From the entries, copy out every line in which the word "Aufregung" is found.
********************
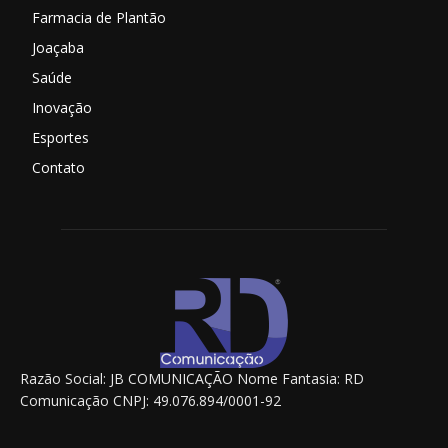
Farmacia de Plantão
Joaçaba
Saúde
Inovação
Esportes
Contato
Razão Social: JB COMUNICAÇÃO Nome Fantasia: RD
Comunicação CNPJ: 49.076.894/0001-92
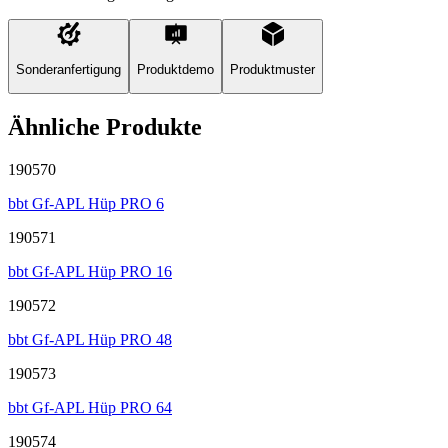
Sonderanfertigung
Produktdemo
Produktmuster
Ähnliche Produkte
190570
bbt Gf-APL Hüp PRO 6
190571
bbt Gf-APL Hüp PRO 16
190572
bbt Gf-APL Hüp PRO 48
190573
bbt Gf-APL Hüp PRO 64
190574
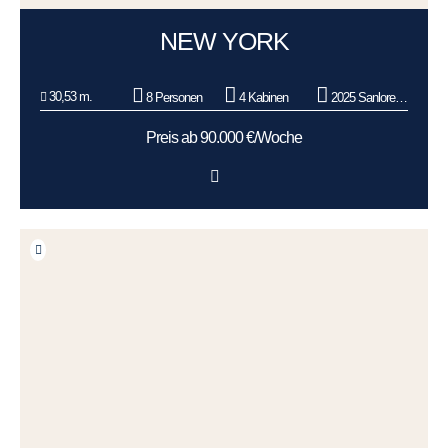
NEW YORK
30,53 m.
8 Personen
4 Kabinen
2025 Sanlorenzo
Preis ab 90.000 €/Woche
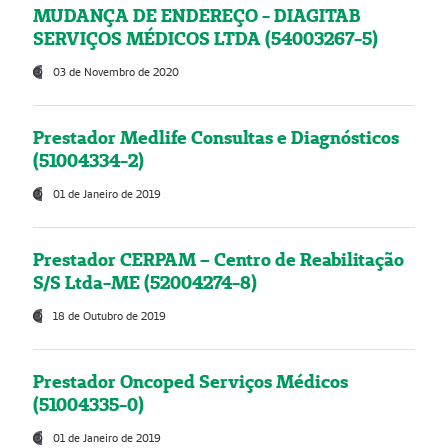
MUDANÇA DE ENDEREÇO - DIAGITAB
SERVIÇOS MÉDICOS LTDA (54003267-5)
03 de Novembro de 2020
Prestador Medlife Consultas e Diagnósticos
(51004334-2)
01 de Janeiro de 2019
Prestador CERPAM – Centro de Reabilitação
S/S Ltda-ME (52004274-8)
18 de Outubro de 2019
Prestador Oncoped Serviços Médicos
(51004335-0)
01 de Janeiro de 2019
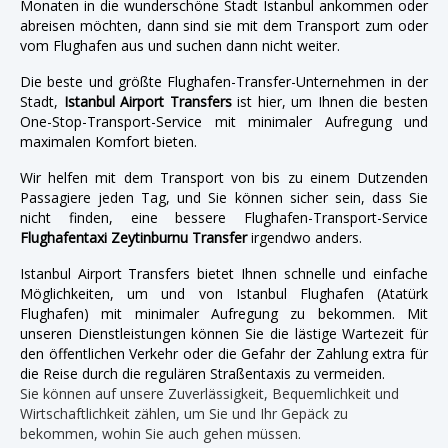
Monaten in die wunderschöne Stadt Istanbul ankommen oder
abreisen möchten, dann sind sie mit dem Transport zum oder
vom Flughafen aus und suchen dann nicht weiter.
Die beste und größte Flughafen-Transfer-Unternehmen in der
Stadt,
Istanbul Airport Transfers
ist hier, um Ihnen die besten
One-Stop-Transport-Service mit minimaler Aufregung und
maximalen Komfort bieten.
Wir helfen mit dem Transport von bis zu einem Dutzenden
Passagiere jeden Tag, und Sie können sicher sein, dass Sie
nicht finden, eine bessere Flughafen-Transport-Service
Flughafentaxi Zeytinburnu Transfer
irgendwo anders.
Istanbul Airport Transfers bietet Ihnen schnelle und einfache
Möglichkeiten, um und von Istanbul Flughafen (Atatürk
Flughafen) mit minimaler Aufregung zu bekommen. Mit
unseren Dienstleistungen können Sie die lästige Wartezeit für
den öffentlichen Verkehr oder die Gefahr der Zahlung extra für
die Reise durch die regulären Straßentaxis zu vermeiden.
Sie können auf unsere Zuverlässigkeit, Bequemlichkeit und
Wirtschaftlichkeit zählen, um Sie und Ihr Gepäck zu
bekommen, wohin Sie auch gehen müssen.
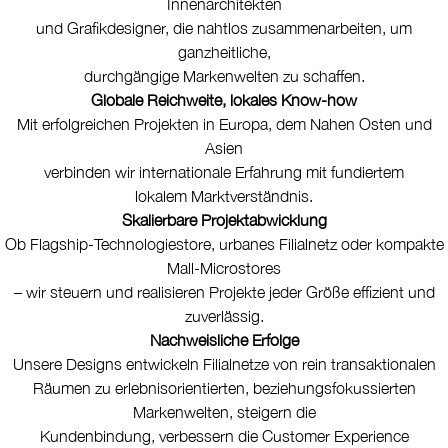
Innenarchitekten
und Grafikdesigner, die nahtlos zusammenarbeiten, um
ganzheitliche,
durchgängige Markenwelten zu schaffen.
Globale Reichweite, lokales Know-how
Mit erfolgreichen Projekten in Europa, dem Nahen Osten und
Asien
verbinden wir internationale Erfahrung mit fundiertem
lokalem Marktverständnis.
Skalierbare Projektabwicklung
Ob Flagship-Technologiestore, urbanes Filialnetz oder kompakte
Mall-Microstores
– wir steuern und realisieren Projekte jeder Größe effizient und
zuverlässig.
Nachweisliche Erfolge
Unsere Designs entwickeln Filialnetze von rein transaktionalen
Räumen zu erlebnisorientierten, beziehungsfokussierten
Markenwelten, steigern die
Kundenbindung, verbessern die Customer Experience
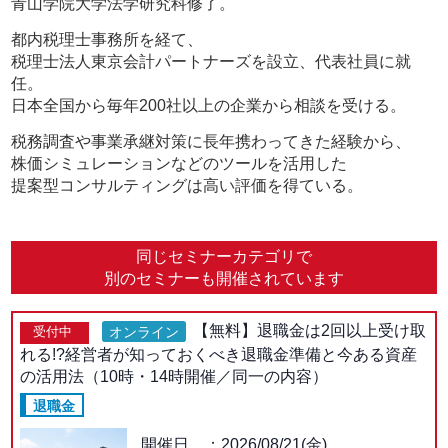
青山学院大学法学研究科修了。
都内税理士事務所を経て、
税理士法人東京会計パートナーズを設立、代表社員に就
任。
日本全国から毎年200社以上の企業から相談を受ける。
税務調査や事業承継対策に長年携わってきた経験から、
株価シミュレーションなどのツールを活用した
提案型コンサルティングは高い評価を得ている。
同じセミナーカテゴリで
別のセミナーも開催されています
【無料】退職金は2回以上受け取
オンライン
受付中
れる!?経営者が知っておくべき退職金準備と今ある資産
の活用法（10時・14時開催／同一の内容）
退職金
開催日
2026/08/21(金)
********************
> TASK OUTPUT:
One-Stop-Transport-Service mit minimaler Aufregung und
Flughafen) mit minimaler Aufregung zu bekommen. Mit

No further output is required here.